JackAILab / ConsistentID

Customized ID Consistent for human
MIT License
726 stars 72 forks source link

What is start_merge_step for ? #39

Closed vuongminh1907 closed 1 week ago

vuongminh1907 commented 1 month ago

In this code: ( null_prompt_embeds, augmented_prompt_embeds, text_prompt_embeds, ) = prompt_embeds.chunk(3) You use start_merge_step to use two of them for prompt_embeds in this code:

            if i <= start_merge_step:
                current_prompt_embeds = torch.cat(
                    [null_prompt_embeds, text_prompt_embeds], dim=0
                )
            else:
                current_prompt_embeds = torch.cat(
                    [null_prompt_embeds, augmented_prompt_embeds], dim=0
                )

All code in pipline_StableDiffusion_ConsistentID.py My question is : What are null_prompt_embeds, augmented_prompt_embeds, text_prompt_embeds meaning?

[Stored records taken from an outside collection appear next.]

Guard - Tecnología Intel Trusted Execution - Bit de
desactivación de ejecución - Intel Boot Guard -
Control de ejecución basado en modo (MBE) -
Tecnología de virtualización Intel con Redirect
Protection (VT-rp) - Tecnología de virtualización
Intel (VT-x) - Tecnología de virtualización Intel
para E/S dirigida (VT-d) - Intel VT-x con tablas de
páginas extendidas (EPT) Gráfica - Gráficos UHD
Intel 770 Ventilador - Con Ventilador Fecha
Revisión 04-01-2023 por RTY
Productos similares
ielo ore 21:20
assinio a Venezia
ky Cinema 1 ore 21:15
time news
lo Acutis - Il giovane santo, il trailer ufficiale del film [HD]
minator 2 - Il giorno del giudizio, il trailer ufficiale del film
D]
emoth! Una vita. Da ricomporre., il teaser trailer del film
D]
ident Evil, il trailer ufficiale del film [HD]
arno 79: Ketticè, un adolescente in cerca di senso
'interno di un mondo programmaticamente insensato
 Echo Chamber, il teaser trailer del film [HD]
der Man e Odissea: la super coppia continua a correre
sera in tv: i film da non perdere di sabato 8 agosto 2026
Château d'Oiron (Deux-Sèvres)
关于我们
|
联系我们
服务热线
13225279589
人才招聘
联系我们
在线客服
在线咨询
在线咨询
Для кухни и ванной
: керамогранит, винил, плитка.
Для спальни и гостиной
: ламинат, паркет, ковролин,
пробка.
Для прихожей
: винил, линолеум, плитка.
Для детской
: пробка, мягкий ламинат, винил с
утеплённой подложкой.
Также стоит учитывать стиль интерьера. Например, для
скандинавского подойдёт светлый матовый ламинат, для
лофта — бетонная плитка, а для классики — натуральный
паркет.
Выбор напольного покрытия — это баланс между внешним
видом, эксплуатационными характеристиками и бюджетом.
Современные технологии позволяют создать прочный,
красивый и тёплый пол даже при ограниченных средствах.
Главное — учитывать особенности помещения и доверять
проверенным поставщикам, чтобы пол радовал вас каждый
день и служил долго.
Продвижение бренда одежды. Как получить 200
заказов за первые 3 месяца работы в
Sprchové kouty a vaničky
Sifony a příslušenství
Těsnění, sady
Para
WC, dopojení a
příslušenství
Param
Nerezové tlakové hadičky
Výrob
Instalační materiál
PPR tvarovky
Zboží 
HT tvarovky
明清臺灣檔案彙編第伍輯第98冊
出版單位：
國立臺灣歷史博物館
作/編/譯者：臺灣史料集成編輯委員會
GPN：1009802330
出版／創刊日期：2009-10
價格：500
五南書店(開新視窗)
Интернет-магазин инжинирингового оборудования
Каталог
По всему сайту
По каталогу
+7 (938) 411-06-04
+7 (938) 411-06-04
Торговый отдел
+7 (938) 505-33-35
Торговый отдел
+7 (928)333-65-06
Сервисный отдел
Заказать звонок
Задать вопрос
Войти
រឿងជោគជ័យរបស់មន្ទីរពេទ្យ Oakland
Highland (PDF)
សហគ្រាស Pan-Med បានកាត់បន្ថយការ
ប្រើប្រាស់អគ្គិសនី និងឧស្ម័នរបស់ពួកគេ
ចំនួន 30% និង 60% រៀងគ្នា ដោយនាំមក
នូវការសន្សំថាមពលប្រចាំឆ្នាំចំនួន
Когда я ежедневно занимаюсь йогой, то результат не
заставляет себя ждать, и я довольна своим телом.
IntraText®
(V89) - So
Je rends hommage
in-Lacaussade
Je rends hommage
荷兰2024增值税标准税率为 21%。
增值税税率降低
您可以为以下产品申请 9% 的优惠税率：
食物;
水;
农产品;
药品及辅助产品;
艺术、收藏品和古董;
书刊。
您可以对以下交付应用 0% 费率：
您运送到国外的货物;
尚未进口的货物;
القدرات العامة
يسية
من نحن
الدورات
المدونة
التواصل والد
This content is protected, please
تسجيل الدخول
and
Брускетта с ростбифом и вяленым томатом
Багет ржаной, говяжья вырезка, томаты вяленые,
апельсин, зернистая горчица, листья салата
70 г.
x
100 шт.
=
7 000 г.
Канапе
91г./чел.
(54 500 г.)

And why you use start_merge_step ? Thanks so much <3

JackAILab commented 1 month ago

Hi, @vuongminh1907 start_merge_step is used to balance the influence of image token conditions and text prompt conditions during the inference process, details are list in the appendix of our paper.

Here, null_prompt_embeds represents negative prompt embedding (refer to L474), augmented_prompt_embeds represents the embedding of mixed image tokens and text prompts, and text_prompt_embeds represents the embedding of separate text prompts (refer to L505).